St. Petersburg City Council members haven't conceded that their annexation of part of the island community of Tierra Verde was arrogant and overreaching — it was — but at least they have decided not to appeal a judge's smack-down of the high-density land use and zoning the city gave the annexed land. With the annexation itself now being challenged in court by residents, the city shouldn't rush to rezone the property but should see how things play out in the next few months.
Administrative Law Judge Bram D.E. Canter ruled in July that the city violated its own comprehensive plan and the state's plan when it voted to allow up to 691 hotel rooms or 518 apartments or condominiums on the 18 acres St. Petersburg annexed in December 2008. That kind of development would be incompatible with the island's low-rise residential character, Canter found.
But he was especially concerned that the city ignored the delays in hurricane evacuation times that would result and the number of additional hurricane shelter spaces that would be required if such dense development were allowed. Residents' only vehicle access to the mainland is a single, narrow ribbon of roadway across the water.
Last month, Gov. Charlie Crist and the Cabinet upheld Canter's decision. St. Petersburg had the option to plead its case to the 1st District Court of Appeal. However, at the Nov. 22 City Council meeting, Mark Winn, chief assistant city attorney, didn't recommend that course.
"We don't feel we would necessarily prevail on an appeal," he admitted.
Winn also revealed that one of the two landowners who originally sought the annexation and persuaded the city to allow intense development is now in foreclosure.
For now, the city has a legally binding agreement with the two owners that requires the City Council to assign some sort of land development designation to the property. According to Winn, the city has several options. It could give the land entirely new land use and zoning designations that wouldn't run afoul of Canter's order. It could leave the high-density designations in place, but create an "overlay" of additional restrictions for those 18 acres. Or the city could change its comprehensive plan to eliminate the conflicts with the landowners' plans — an awful idea that would put public safety and the issue of compatibility on the back burner in order to satisfy just two landowners.

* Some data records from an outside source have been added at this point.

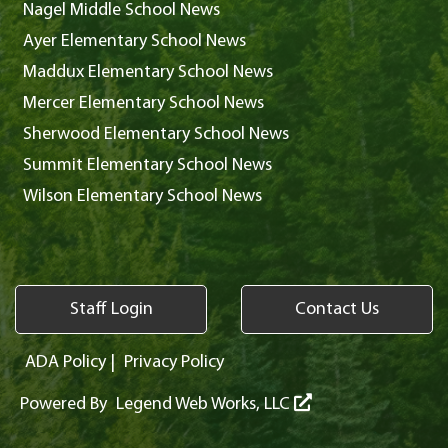
Nagel Middle School News
Ayer Elementary School News
Maddux Elementary School News
Mercer Elementary School News
Sherwood Elementary School News
Summit Elementary School News
Wilson Elementary School News
Staff Login
Contact Us
ADA Policy
|
Privacy Policy
Powered By
Legend Web Works, LLC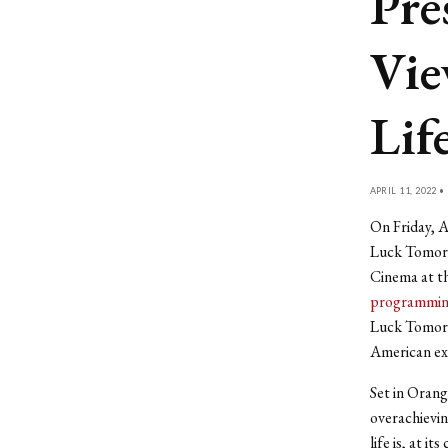
Pre
Vie
Lif
APRIL 11, 2022 •
On Friday, A
Luck Tomorro
Cinema at th
programming
Luck Tomorr
American ex
Set in Orang
overachievin
life is, at i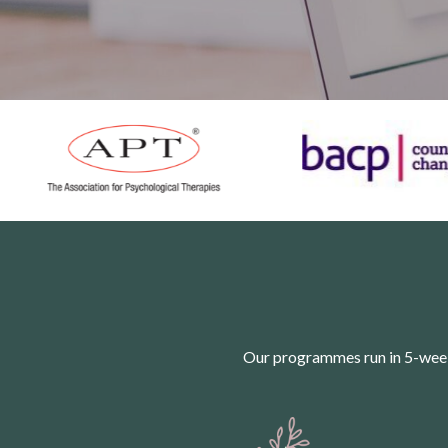
Our programmes run in 5-week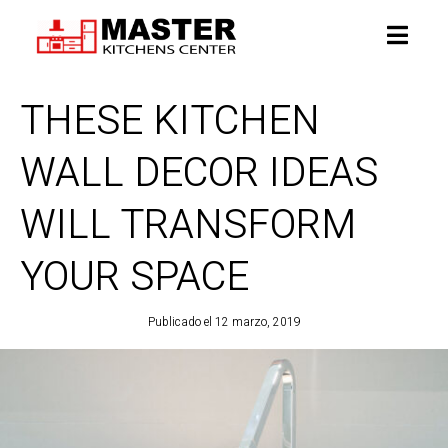
THESE KITCHEN
WALL DECOR IDEAS
WILL TRANSFORM
YOUR SPACE
Publicado el
12 marzo, 2019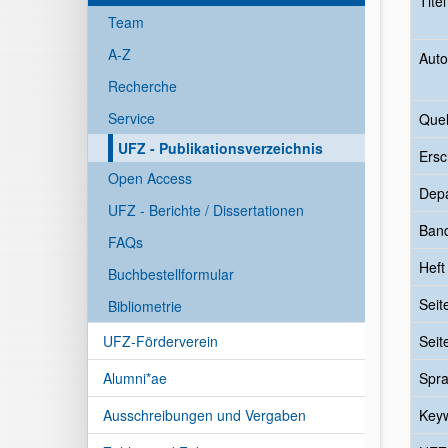
Tite
Team
A-Z
Auto
Recherche
Service
Quel
UFZ - Publikationsverzeichnis
Ersc
Open Access
Dep
UFZ - Berichte / Dissertationen
Ban
FAQs
Heft
Buchbestellformular
Seit
Bibliometrie
UFZ-Förderverein
Seit
Alumni*ae
Spr
Ausschreibungen und Vergaben
Key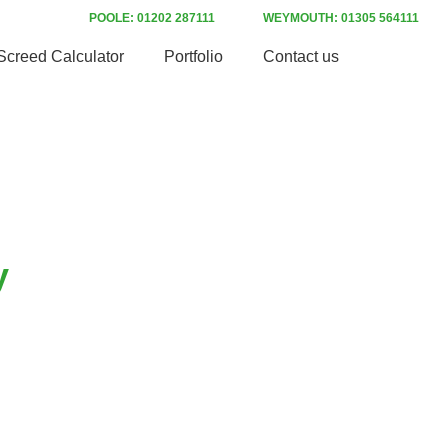
POOLE: 01202 287111
WEYMOUTH: 01305 564111
Screed Calculator
Portfolio
Contact us
y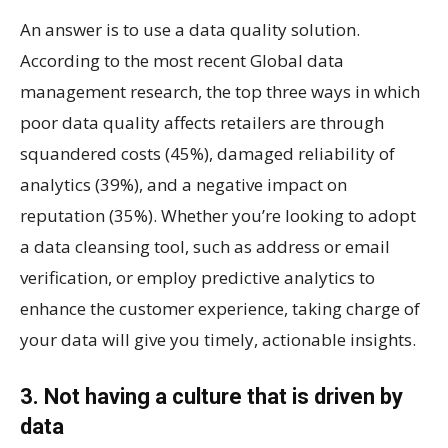
An answer is to use a data quality solution.
According to the most recent Global data
management research, the top three ways in which
poor data quality affects retailers are through
squandered costs (45%), damaged reliability of
analytics (39%), and a negative impact on
reputation (35%). Whether you’re looking to adopt
a data cleansing tool, such as address or email
verification, or employ predictive analytics to
enhance the customer experience, taking charge of
your data will give you timely, actionable insights.
3. Not having a culture that is driven by
data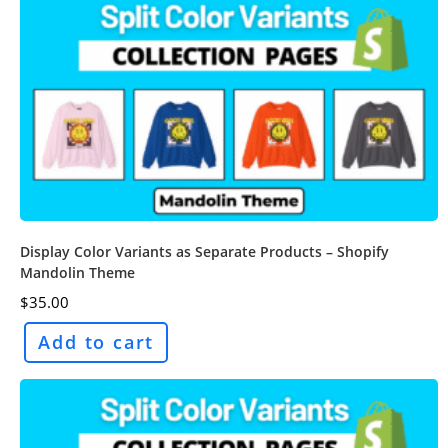
Display Color Variants as Separate Products – Shopify
Mandolin Theme
$
35.00
Add to cart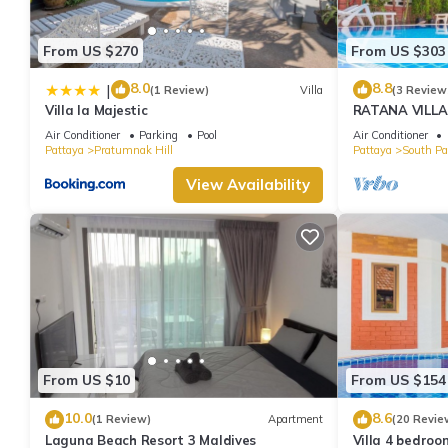
From US $270
From US $303
8.0
8.8
|
(1 Review)
Villa
(3 Review
Villa la Majestic
RATANA VILLA
HOUSE - WAL
Air Conditioner
Parking
Pool
Air Conditioner
Pattaya
Pratumnak Hill
Pattaya
South Pa
View Availability
From US $10
From US $154
10.0
8.6
(1 Review)
Apartment
(20 Revie
Laguna Beach Resort 3 Maldives
Villa 4 bedroo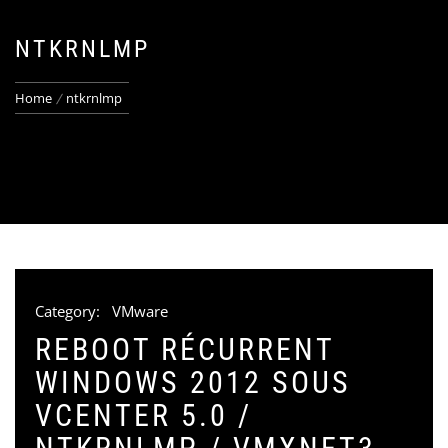
NTKRNLMP
Home
ntkrnlmp
Category:
VMware
REBOOT RÉCURRENT
WINDOWS 2012 SOUS
VCENTER 5.0 /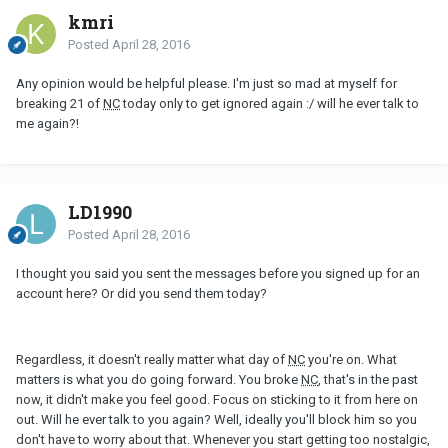
kmri
Posted
April 28, 2016
Any opinion would be helpful please. I'm just so mad at myself for
breaking 21 of
NC
today only to get ignored again :/ will he ever talk to
me again?!
LD1990
Posted
April 28, 2016
I thought you said you sent the messages before you signed up for an
account here? Or did you send them today?
Regardless, it doesn't really matter what day of
NC
you're on. What
matters is what you do going forward. You broke
NC
, that's in the past
now, it didn't make you feel good. Focus on sticking to it from here on
out. Will he ever talk to you again? Well, ideally you'll block him so you
don't have to worry about that. Whenever you start getting too nostalgic,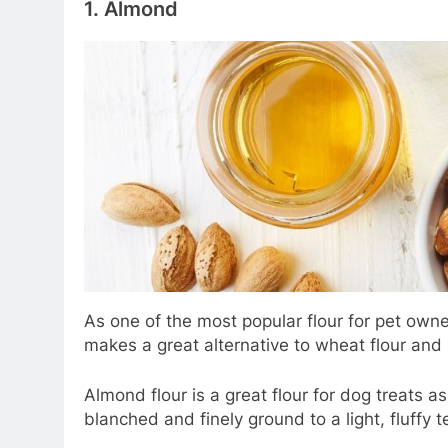
1.
Almond
As one of the most popular flour for pet own
makes a great alternative to wheat flour and i
Almond flour is a great flour for dog treats 
blanched and finely ground to a light, fluffy 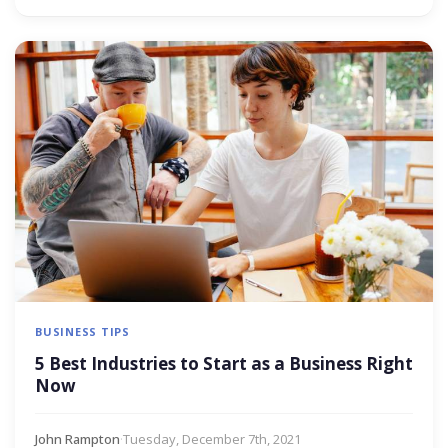
BUSINESS TIPS
5 Best Industries to Start as a Business Right
Now
John Rampton
·
Tuesday, December 7th, 2021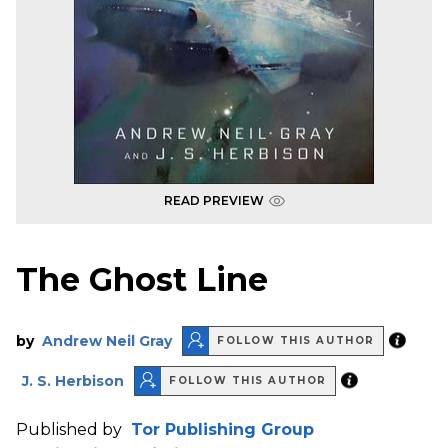
READ PREVIEW
The Ghost Line
by
Andrew Neil Gray
FOLLOW THIS AUTHOR
J. S. Herbison
FOLLOW THIS AUTHOR
Published by
Tor Publishing Group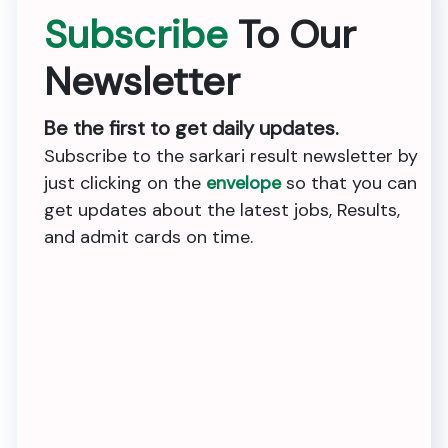
Subscribe
To Our
Newsletter
Be the first to get daily updates.
Subscribe to the sarkari result newsletter by
just clicking on the
envelope
so that you can
get updates about the latest jobs, Results,
and admit cards on time.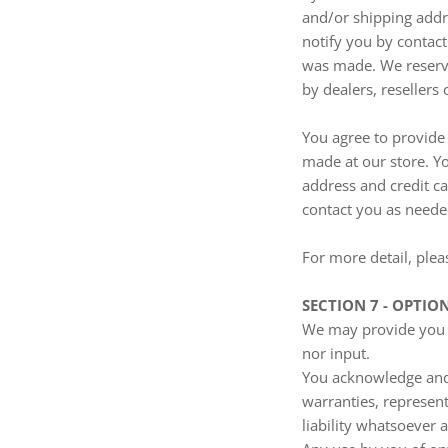
and/or shipping addr
notify you by contac
was made. We reserve 
by dealers, resellers 
You agree to provide
made at our store. Y
address and credit c
contact you as neede
For more detail, plea
SECTION 7 - OPTIO
We may provide you w
nor input.
You acknowledge and a
warranties, represen
liability whatsoever a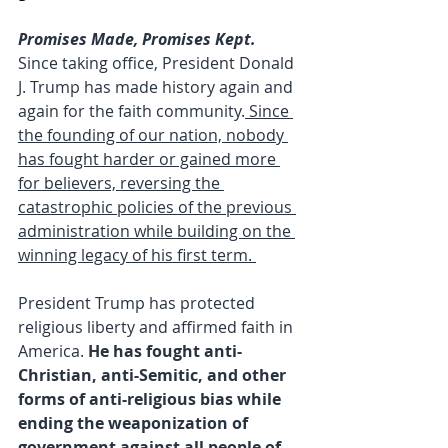
Promises Made, Promises Kept.
Since taking office, President Donald 
J. Trump has made history again and 
again for the faith community.
 Since 
the founding of our nation, nobody 
has fought harder or gained more 
for believers, reversing the 
catastrophic policies of the previous 
administration while building on the 
winning legacy of his first term. 
President Trump has protected 
religious liberty and affirmed faith in 
America.
 He has fought anti-
Christian, anti-Semitic, and other 
forms of anti-religious bias while 
ending the weaponization of 
government against all people of 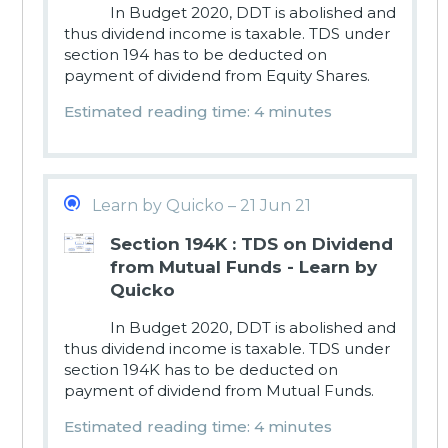
In Budget 2020, DDT is abolished and
thus dividend income is taxable. TDS under
section 194 has to be deducted on
payment of dividend from Equity Shares.
Estimated reading time: 4 minutes
Learn by Quicko – 21 Jun 21
Section 194K : TDS on Dividend
from Mutual Funds - Learn by
Quicko
In Budget 2020, DDT is abolished and
thus dividend income is taxable. TDS under
section 194K has to be deducted on
payment of dividend from Mutual Funds.
Estimated reading time: 4 minutes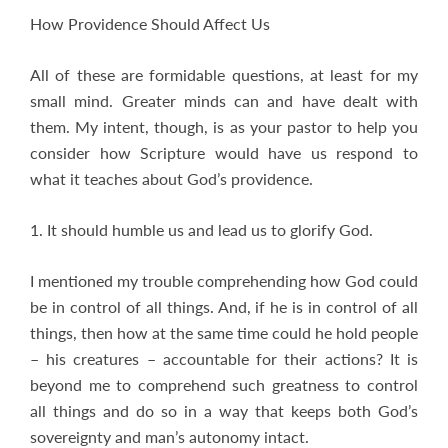
How Providence Should Affect Us
All of these are formidable questions, at least for my
small mind. Greater minds can and have dealt with
them. My intent, though, is as your pastor to help you
consider how Scripture would have us respond to
what it teaches about God’s providence.
1. It should humble us and lead us to glorify God.
I mentioned my trouble comprehending how God could
be in control of all things. And, if he is in control of all
things, then how at the same time could he hold people
– his creatures – accountable for their actions? It is
beyond me to comprehend such greatness to control
all things and do so in a way that keeps both God’s
sovereignty and man’s autonomy intact.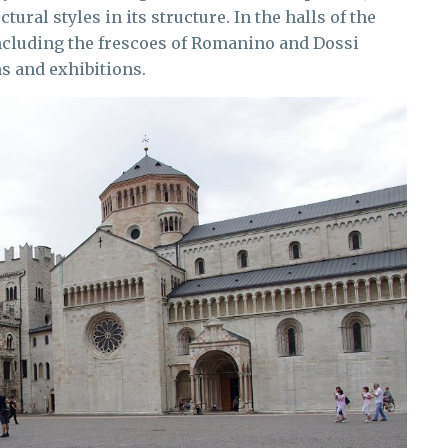
ural styles in its structure. In the halls of the
 including the frescoes of Romanino and Dossi
ns and exhibitions.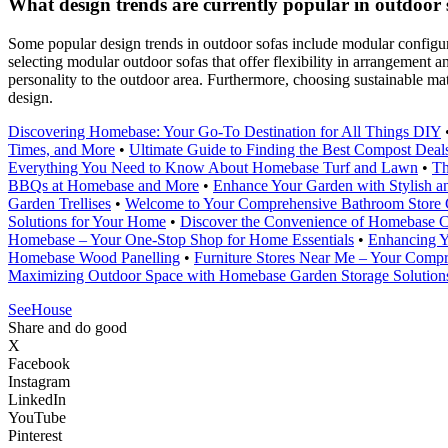
What design trends are currently popular in outdoor
Some popular design trends in outdoor sofas include modular configura
selecting modular outdoor sofas that offer flexibility in arrangement 
personality to the outdoor area. Furthermore, choosing sustainable mat
design.
Discovering Homebase: Your Go-To Destination for All Things DIY
Times, and More
•
Ultimate Guide to Finding the Best Compost Dea
Everything You Need to Know About Homebase Turf and Lawn
•
Th
BBQs at Homebase and More
•
Enhance Your Garden with Stylish a
Garden Trellises
•
Welcome to Your Comprehensive Bathroom Store
Solutions for Your Home
•
Discover the Convenience of Homebase Cl
Homebase – Your One-Stop Shop for Home Essentials
•
Enhancing Y
Homebase Wood Panelling
•
Furniture Stores Near Me – Your Comp
Maximizing Outdoor Space with Homebase Garden Storage Solution
SeeHouse
Share and do good
X
Facebook
Instagram
LinkedIn
YouTube
Pinterest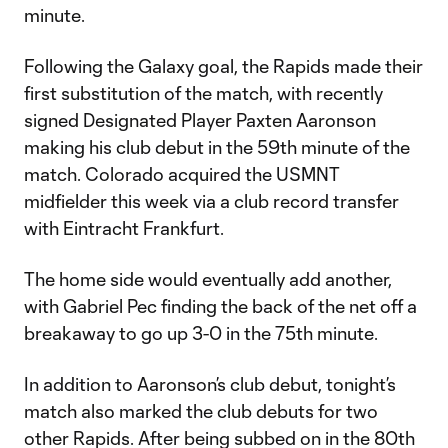
minute.
Following the Galaxy goal, the Rapids made their
first substitution of the match, with recently
signed Designated Player Paxten Aaronson
making his club debut in the 59th minute of the
match. Colorado acquired the USMNT
midfielder this week via a club record transfer
with Eintracht Frankfurt.
The home side would eventually add another,
with Gabriel Pec finding the back of the net off a
breakaway to go up 3-0 in the 75th minute.
In addition to Aaronson’s club debut, tonight’s
match also marked the club debuts for two
other Rapids. After being subbed on in the 80th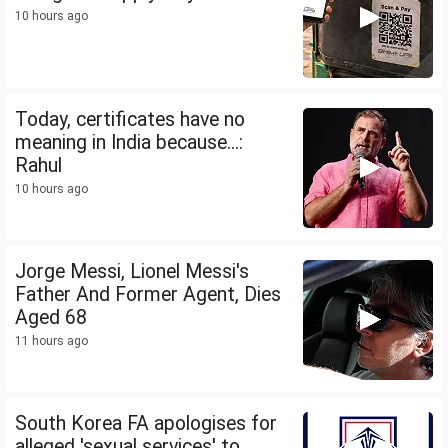
10 hours ago
Today, certificates have no
meaning in India because...:
Rahul
10 hours ago
Jorge Messi, Lionel Messi's
Father And Former Agent, Dies
Aged 68
11 hours ago
South Korea FA apologises for
alleged 'sexual services' to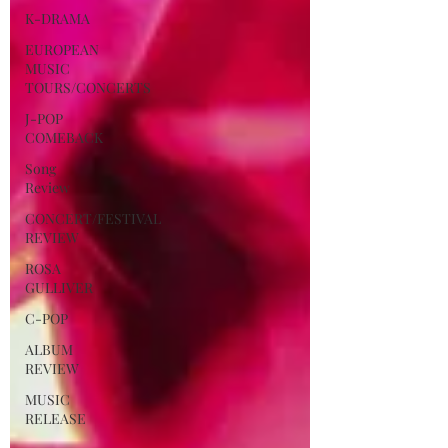
K-DRAMA
EUROPEAN
MUSIC
TOURS/CONCERTS
J-POP
COMEBACK
Song
Review
CONCERT/FESTIVAL
REVIEW
ROSA
GULLIVER
C-POP
ALBUM
REVIEW
MUSIC
RELEASE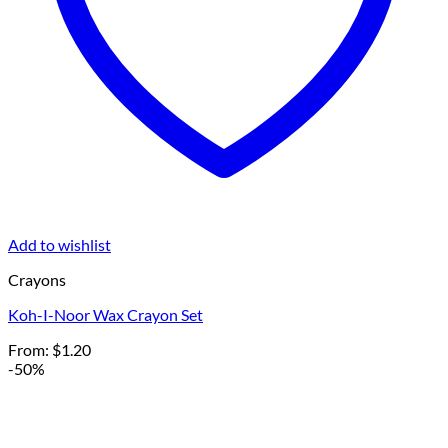
Add to wishlist
Crayons
Koh-I-Noor Wax Crayon Set
From:
$
1.20
-50%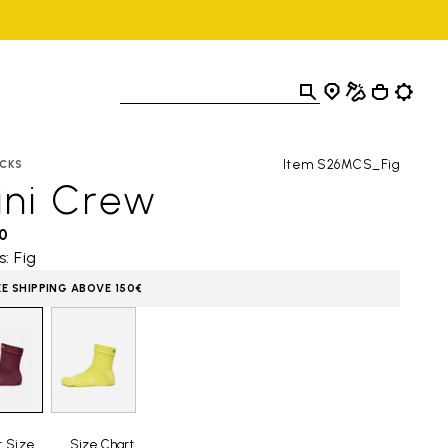
Item S26MCS_Fig
CKS
ini Crew
0
s: Fig
EE SHIPPING ABOVE 150€
t Size
Size Chart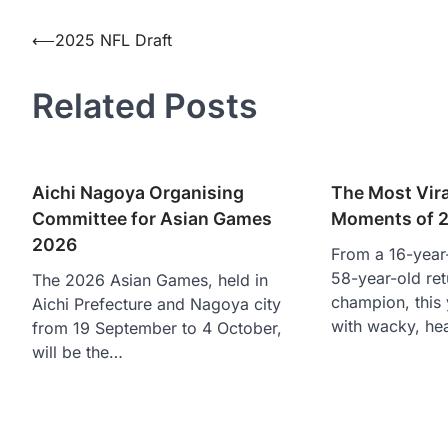
Post
⟵
2025 NFL Draft
navigation
Related Posts
Aichi Nagoya Organising
The Most Vira
Committee for Asian Games
Moments of 
2026
From a 16-year-
58-year-old re
The 2026 Asian Games, held in
champion, this 
Aichi Prefecture and Nagoya city
with wacky, he
from 19 September to 4 October,
will be the…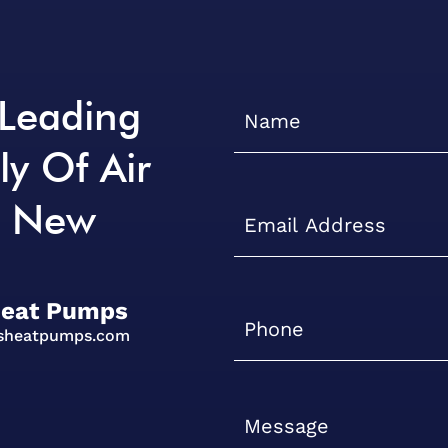
 Leading
ly Of Air
n New
Heat Pumps
isheatpumps.com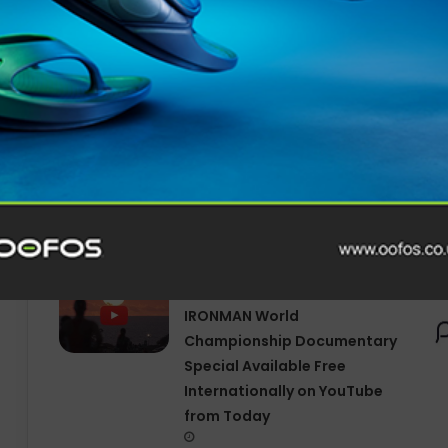
Related Articles
SOUTH DEVON MP PRESENTS
BILL TO TACKLE CHILD MENTAL
HEALTH CRISIS THROUGH
OUTDOOR LEARNING
Tune In for Explosive 2025
IRONMAN World
Championship Documentary
Special Available Free
Internationally on YouTube
from Today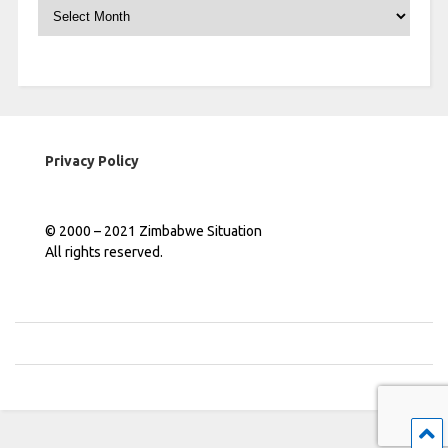
Archives
Privacy Policy
© 2000 – 2021 Zimbabwe Situation
All rights reserved.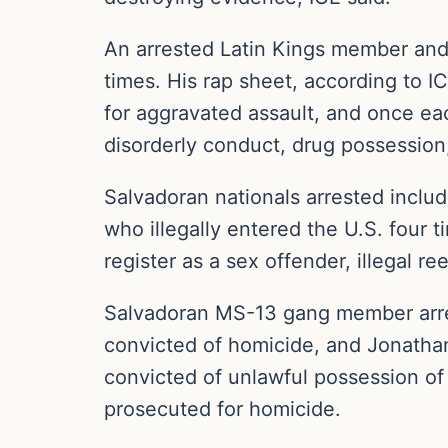
An arrested Latin Kings member and 
times. His rap sheet, according to IC
for aggravated assault, and once each
disorderly conduct, drug possession,
Salvadoran nationals arrested incl
who illegally entered the U.S. four t
register as a sex offender, illegal ree
Salvadoran MS-13 gang member arrest
convicted of homicide, and Jonatha
convicted of unlawful possession of 
prosecuted for homicide.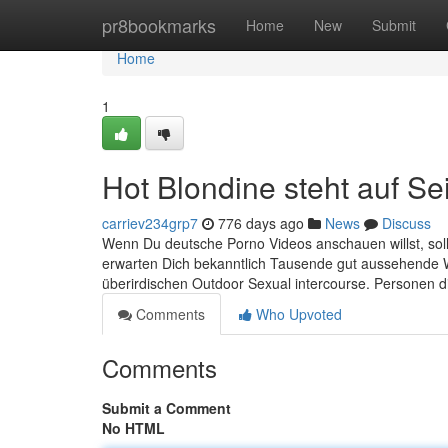
Home
pr8bookmarks
Home
New
Submit
Home
1
Hot Blondine steht auf Se
carriev234grp7
776 days ago
News
Discuss
Wenn Du deutsche Porno Videos anschauen willst, sol
erwarten Dich bekanntlich Tausende gut aussehende W
überirdischen Outdoor Sexual intercourse. Personen die
Comments
Who Upvoted
Comments
Submit a Comment
No HTML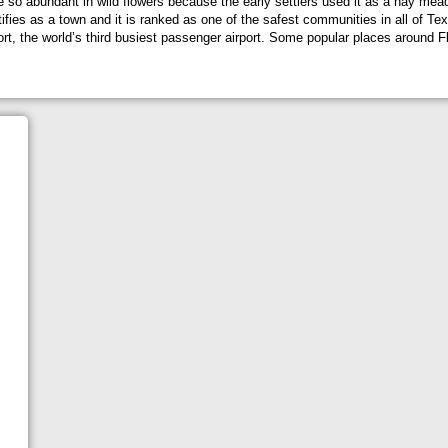
 be so abundant in wild flowers because the early settlers used it as a hay me
ies as a town and it is ranked as one of the safest communities in all of Texas
ort, the world’s third busiest passenger airport. Some popular places around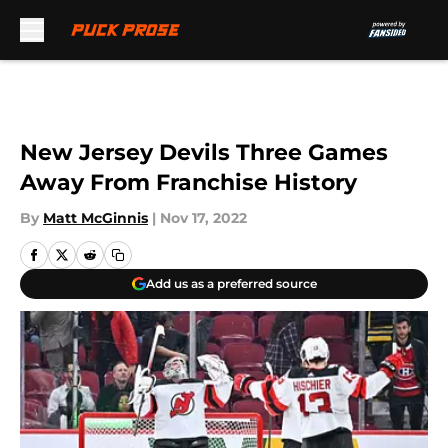
Skip to main content
New Jersey Devils Three Games
Away From Franchise History
By
Matt McGinnis
|
Nov 17, 2022
Add us as a preferred source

Mayor Bill Foster's influence was felt in the city's lack of enthusiasm for pursuing an appeal. Annexing potentially lucrative Tierra Verde was a project of former Mayor Rick Baker, not Foster. As a candidate, Foster opposed the annexation, but he says he now has no choice — he must comply with the annexation agreement Baker negotiated.
Perhaps so, but he is not compelled to put his staff to work immediately on a rezoning. Within a few months, the residents' challenge of the annexation could make progress and the landowners' financial situation could become clearer. Whatever city officials do, duty compels them to protect the interests of the public, not the interests of two landowners looking for profit.